Bize Vekî, ona Şu’be, ona da Ebu’t-Teyyâh, Enes b. Mâlik’in şöyle dediğini rivayet etmiştir: "Allah Rasulü (sav) bizimle hep iç içe olmuştur. O kadar ki, küçük kardeşime: 'Ey Ebu Umeyr! Ne yaptı Nuğayr (bülbülcük)?' derdi. Bu, kardeşimin oynadığı bir kuştu. (Enes sözüne şöyle devam etti:) Evimizdeki bir sergi (getirilip) üzerine su serpildi. Rasulullah (sav) onun üstünde namaz kıldı. Biz de arkasında saf olduk."
Bize Muhammed b. Cafer, ona Şu’be, ona da Ebu’t-Teyyâh, Enes b. Mâlik’in şöyle dediğini rivayet etmiştir: "Allah Rasulü (sav) bizimle iç içe olurdu. O kadar ki, bir gün kardeşime: 'Ey Ebû Umeyr! Ne yaptı ğumeyr (bülbülcük)?' diye sormuştu. (Enes sözüne şöyle devam etti) Namaz vakti girince, serginin bir kenarına onun için su serptik. Bize imamlık yaptı. Biz de arkasına saf olduk." (Hadisin ravilerinden) Şu‘be şöyle dedi: 'Ebu’t-Teyyâh yaşlandıktan sonra hadisi: 'Sonra kalktı ve namaz kıldı' ifadeleriyle nakletti. (Rivayetinde) 'Biz de arkasına saf olduk' ve 'bize imamlık yaptı' ifadelerini kullanmadı.'
Bize Behz, ona Müsennâ b. Said, ona da Ebu’t-Teyyâh, Enes’in şöyle anlattığını rivayet etti: "Hz. Peygamber (s.a.v.) (annem) Ümmü Süleym’i ziyaret ederdi. Onun Ebu Umeyr adında küçük bir oğlu vardı. Hz. Peygamber (sav) ona: 'Ey Ebû Umeyr! Ne yaptı nuğayr (bülbülcük)?' derdi. Ebu Umeyr (Nuğayr ismini verdiği) bu kuşla oynardı. Rasulullah (sav), Ümmü Süleym’i kimi zaman ziyaret ederdi. Onun evinde ailesiyle sohbet ederdi. Namaz vakti girince, suyla ıslatılmış bir hasır üzerinde namaz kılardı."

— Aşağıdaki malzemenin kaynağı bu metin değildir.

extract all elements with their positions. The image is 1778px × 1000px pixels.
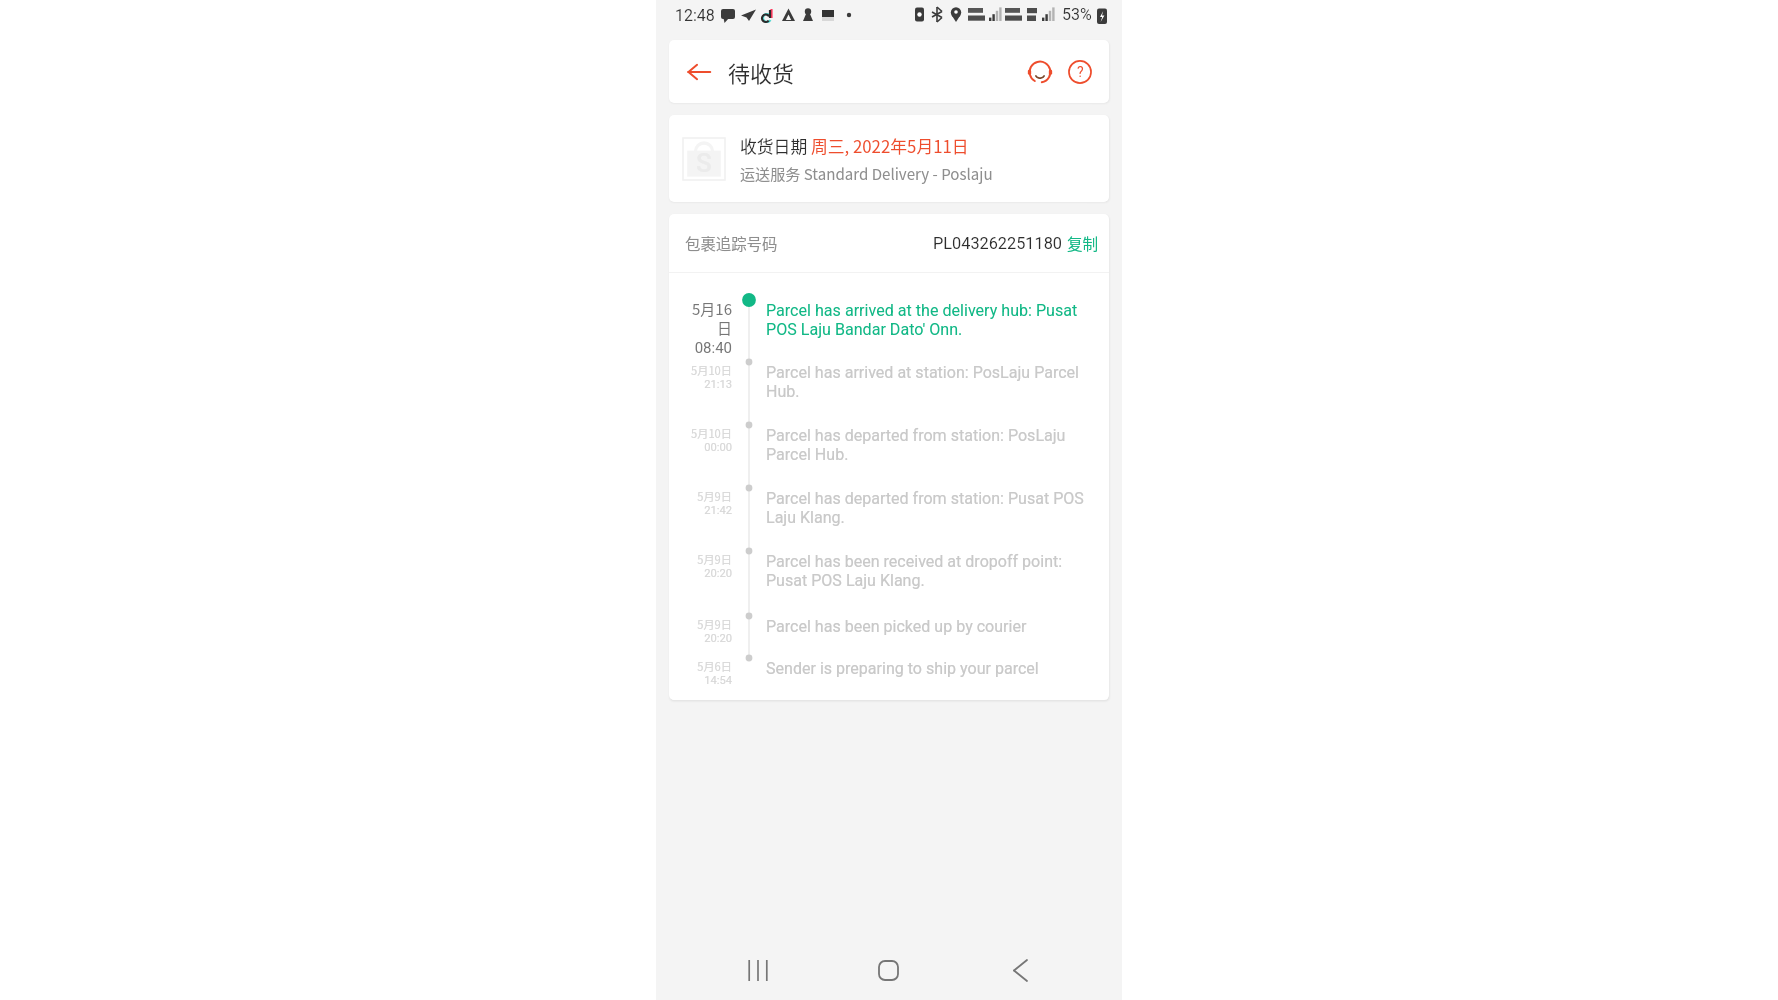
staticText: Parcel has arrived at station: PosLaju P… (766, 363, 1080, 401)
staticText: Parcel has departed from station: PosLaj… (766, 426, 1066, 464)
staticText: 收货日期 周三, 2022年5月11日 (740, 134, 969, 158)
button[interactable]: Back (992, 942, 1048, 998)
staticText: 5月9日 (697, 616, 732, 632)
staticText: Parcel has departed from station: Pusat … (766, 489, 1084, 527)
staticText: 待收货 (728, 56, 795, 88)
button[interactable]: Customer support (1022, 54, 1058, 90)
button[interactable]: 复制 (1067, 232, 1099, 255)
staticText: Sender is preparing to ship your parcel (766, 659, 1039, 678)
staticText: 53% (1062, 5, 1092, 24)
staticText: 包裹追踪号码 (685, 232, 778, 254)
staticText: 12:48 (675, 6, 715, 25)
staticText: 20:20 (704, 567, 732, 580)
staticText: 5月10日 (690, 362, 732, 378)
staticText: 00:00 (704, 441, 732, 454)
staticText: 5月9日 (697, 488, 732, 504)
staticText: ? (1077, 64, 1084, 80)
button[interactable]: Back (682, 55, 716, 89)
staticText: 08:40 (694, 339, 732, 357)
staticText: Parcel has been picked up by courier (766, 617, 1027, 636)
staticText: 21:13 (704, 378, 732, 391)
staticText: 5月6日 (697, 658, 732, 674)
button[interactable]: Recent apps (730, 942, 786, 998)
button[interactable]: Help (1062, 54, 1098, 90)
staticText: 14:54 (704, 674, 732, 687)
staticText: Parcel has arrived at the delivery hub: … (766, 301, 1078, 339)
staticText: 5月10日 (690, 425, 732, 441)
staticText: 复制 (1067, 232, 1099, 255)
staticText: 5月9日 (697, 551, 732, 567)
staticText: 运送服务 Standard Delivery - Poslaju (740, 162, 993, 184)
staticText: S (696, 148, 712, 178)
staticText: Parcel has been received at dropoff poin… (766, 552, 1063, 590)
staticText: 5月16 日 (692, 298, 732, 339)
staticText: 20:20 (704, 632, 732, 645)
staticText: PL043262251180 (933, 234, 1062, 253)
staticText: 21:42 (704, 504, 732, 517)
button[interactable]: Home (860, 942, 916, 998)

Bize Muhammed b. Abdullah, onada Humeyd et-Tavîl, Enes b. Mâlik’in şöyle dediğini nakletmiştir: "Hz. Peygamber (sav), (annem) Ümmü Süleym’in yanına (zaman zaman) gelirdi. Onun Ebû Talha’dan olan bir oğlu vardı; ona Ebû Umeyr künyesiyle verilmişti. Peygamberimiz onunla şakalaşırdı. Bir gün onun yanına girmiş ve üzgün olduğunu görmüştü. 'Ne oldu da Ebû Umeyr’i üzgün görüyorum?' diye sordu. 'Oynadığı bülbül öldü' dediler. Rasulullah (sav) bunun üzerine: 'Ah Ebû Umeyr! Ne yaptı ğumeyr (bülbülcük).' buyurdu."
Bize Affân, ona Hammâd, ona da Sâbit, Enes’in şöyle dediğini nakletti: "Rasulullah (sav) (zaman zaman) evimize gelirdi. Benim küçük bir kardeşim vardı. Onun minik bir bülbülü vardı; onunla oynardı. Bir gün oynadığı o bülbül öldü. Hz. Peygamber de o gün bize gelmişti. Kardeşimin çok üzgün olduğunu gördü. 'Ebû Umeyr’in nesi var? Çok üzgün görünüyor.” diye sordu. '(Sürekli) Oynadığı bülbülü öldü' dediler. Bunun üzerine Hz. Peygamber (sav): 'Ey Ebû Umeyr! Ne yaptı nuğayr (bülbülcük)?' buyurdu."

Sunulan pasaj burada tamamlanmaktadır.